_What the task asks_: In the listing below, a line holding "Southeastern University –" and a line holding "immigration law. He" mark the range. Retype both exactly, with all lines between them.

--- --- ---

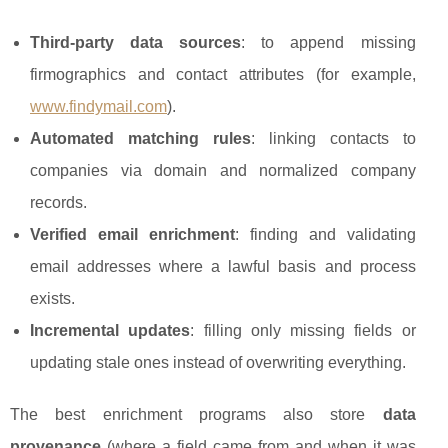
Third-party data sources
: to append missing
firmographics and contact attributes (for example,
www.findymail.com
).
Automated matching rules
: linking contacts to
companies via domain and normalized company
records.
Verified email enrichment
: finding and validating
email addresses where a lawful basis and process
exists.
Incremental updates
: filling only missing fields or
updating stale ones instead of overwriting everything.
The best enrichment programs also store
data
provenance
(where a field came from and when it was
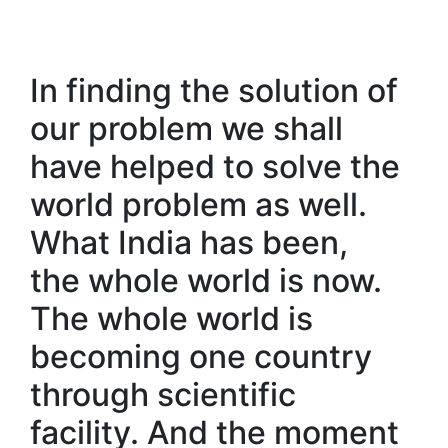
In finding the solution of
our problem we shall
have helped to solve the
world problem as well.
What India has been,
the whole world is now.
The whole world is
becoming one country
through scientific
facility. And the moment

--- --- ---

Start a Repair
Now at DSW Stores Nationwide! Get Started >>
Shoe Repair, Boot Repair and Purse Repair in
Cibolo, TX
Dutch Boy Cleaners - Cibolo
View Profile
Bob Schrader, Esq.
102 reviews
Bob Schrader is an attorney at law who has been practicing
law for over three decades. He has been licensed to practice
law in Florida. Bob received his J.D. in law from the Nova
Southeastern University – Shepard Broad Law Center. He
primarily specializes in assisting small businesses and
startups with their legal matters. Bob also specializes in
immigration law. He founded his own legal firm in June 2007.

--- --- ---

_Exercise response_:
Southeastern University – Shepard Broad Law Center. He
primarily specializes in assisting small businesses and
startups with their legal matters. Bob also specializes in
immigration law. He founded his own legal firm in June 2007.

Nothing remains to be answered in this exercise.